Exercise requirements: A single figure is required: the number of lines in the data below that hold the word "Alexandre".

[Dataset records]
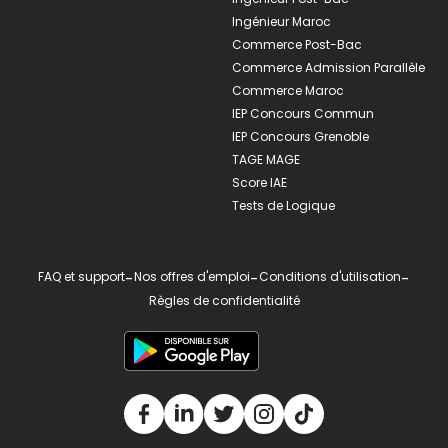
Ingénieur Maroc
Commerce Post-Bac
Commerce Admission Parallèle
Commerce Maroc
IEP Concours Commun
IEP Concours Grenoble
TAGE MAGE
Score IAE
Tests de Logique
FAQ et support
-
Nos offres d'emploi
-
Conditions d'utilisation
-
Règles de confidentialité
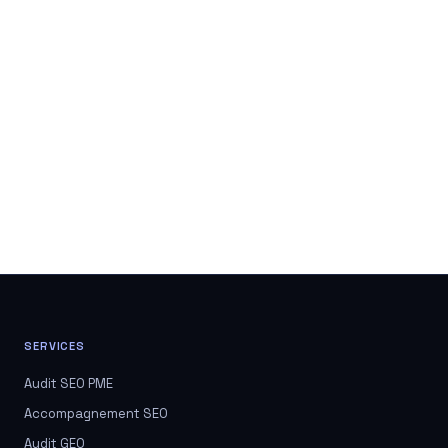
SERVICES
Audit SEO PME
Accompagnement SEO
Audit GEO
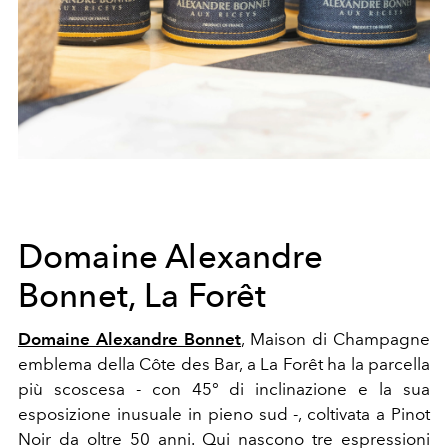
Domaine Alexandre
Bonnet, La Forêt
Domaine Alexandre Bonnet
, Maison di Champagne
emblema della Côte des Bar, a La Forêt ha la parcella
più scoscesa - con 45° di inclinazione e la sua
esposizione inusuale in pieno sud -, coltivata a Pinot
Noir da oltre 50 anni. Qui nascono tre espressioni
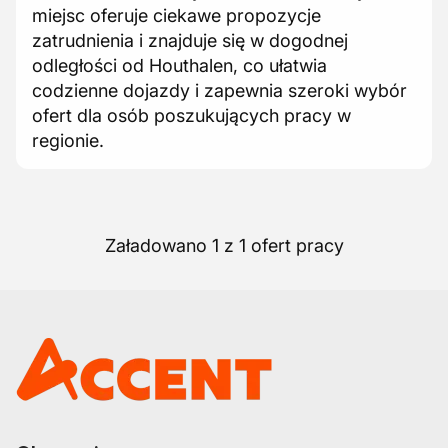
miejsc oferuje ciekawe propozycje
zatrudnienia i znajduje się w dogodnej
odległości od Houthalen, co ułatwia
codzienne dojazdy i zapewnia szeroki wybór
ofert dla osób poszukujących pracy w
regionie.
Załadowano 1 z 1 ofert pracy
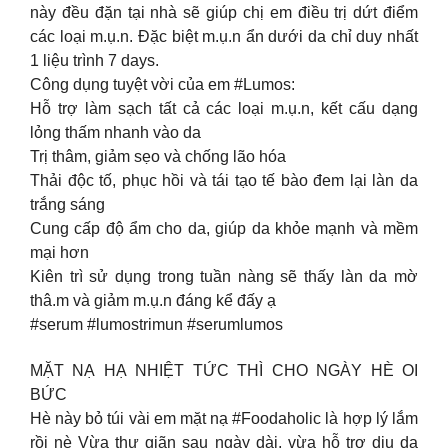
này đều đặn tại nhà sẽ giúp chị em điều trị dứt điểm
các loại m.ụ.n. Đặc biệt m.ụ.n ẩn dưới da chỉ duy nhất
1 liệu trình 7 days.
Công dụng tuyệt vời của em #Lumos:
Hỗ trợ làm sạch tất cả các loại m.ụ.n, kết cấu dạng
lỏng thấm nhanh vào da
Trị thâm, giảm sẹo và chống lão hóa
Thải độc tố, phục hồi và tái tạo tế bào đem lại làn da
trắng sáng
Cung cấp độ ẩm cho da, giúp da khỏe mạnh và mềm
mại hơn
Kiên trì sử dụng trong tuần nàng sẽ thấy làn da mờ
thâ.m và giảm m.ụ.n đáng kể đấy ạ
#serum #lumostrimun #serumlumos
MẶT NẠ HẠ NHIỆT TỨC THÌ CHO NGÀY HÈ OI
BỨC
Hè này bỏ túi vài em mặt nạ #Foodaholic là hợp lý lắm
rồi nè Vừa thư giãn sau ngày dài, vừa hỗ trợ dịu da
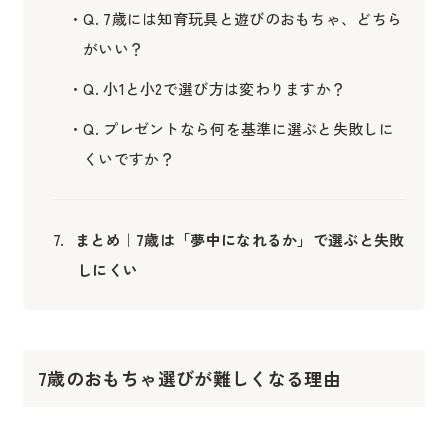
Q. 7歳には知育玩具と遊びのおもちゃ、どちら
がいい？
Q. 小1と小2で選び方は変わりますか？
Q. プレゼントなら何を基準に選ぶと失敗しに
くいですか？
まとめ｜7歳は「夢中になれるか」で選ぶと失敗
しにくい
7歳のおもちゃ選びが難しくなる理由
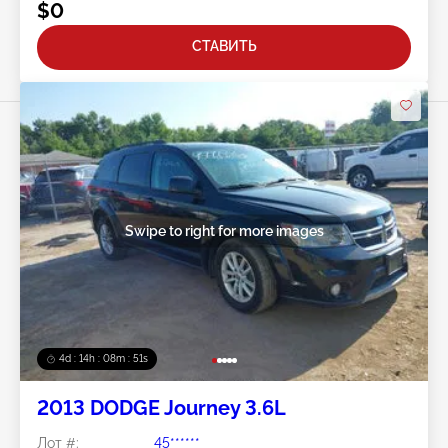
$0
СТАВИТЬ
Swipe to right for more images
4d : 14h : 08m : 48s
2013 DODGE Journey 3.6L
Лот #:
45******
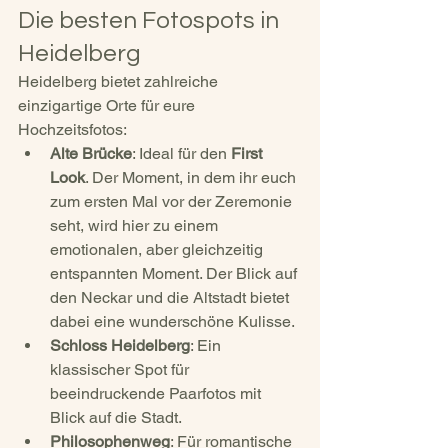
Die besten Fotospots in 
Heidelberg
Heidelberg bietet zahlreiche 
einzigartige Orte für eure 
Hochzeitsfotos:
Alte Brücke
: Ideal für den 
First 
Look
. Der Moment, in dem ihr euch 
zum ersten Mal vor der Zeremonie 
seht, wird hier zu einem 
emotionalen, aber gleichzeitig 
entspannten Moment. Der Blick auf 
den Neckar und die Altstadt bietet 
dabei eine wunderschöne Kulisse.
Schloss Heidelberg
: Ein 
klassischer Spot für 
beeindruckende Paarfotos mit 
Blick auf die Stadt.
Philosophenweg
: Für romantische 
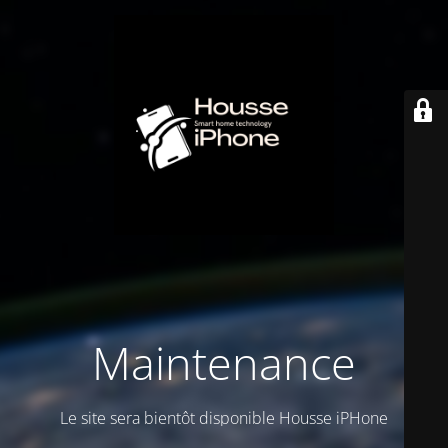
Maintenance
Le site sera bientôt disponible Housse iPHone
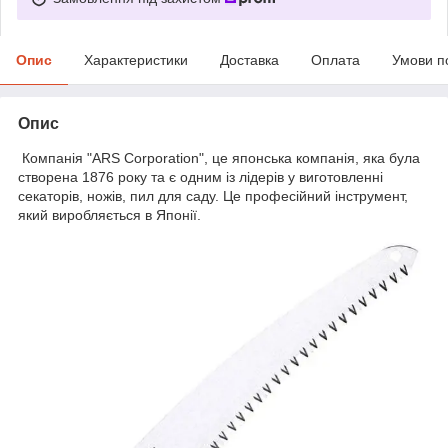
Опис
Характеристики
Доставка
Оплата
Умови п
Опис
Компанія "ARS Corporation", це японська компанія, яка була
створена 1876 року та є одним із лідерів у виготовленні
секаторів, ножів, пил для саду. Це професійний інструмент,
який виробляється в Японії.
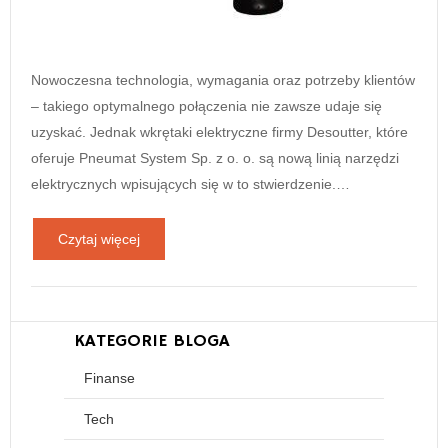
Nowoczesna technologia, wymagania oraz potrzeby klientów
– takiego optymalnego połączenia nie zawsze udaje się
uzyskać. Jednak wkrętaki elektryczne firmy Desoutter, które
oferuje Pneumat System Sp. z o. o. są nową linią narzędzi
elektrycznych wpisujących się w to stwierdzenie.…
Czytaj więcej
KATEGORIE BLOGA
Finanse
Tech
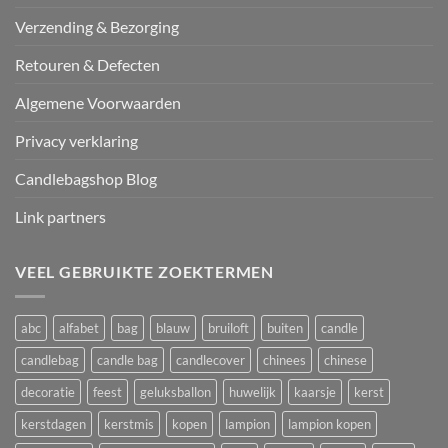
Verzending & Bezorging
Retouren & Defecten
Algemene Voorwaarden
Privacy verklaring
Candlebagshop Blog
Link partners
VEEL GEBRUIKTE ZOEKTERMEN
abc
alfabet
bag
blauw
bruiloft
buiten
candle
candlebag
candle bag
candlecover
chinees
chinese
decoratie
feest
geluksballon
huwelijk
kaarsje
kerst
kerstdagen
kerstmis
kopen
lampion
lampion kopen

Answer section: 2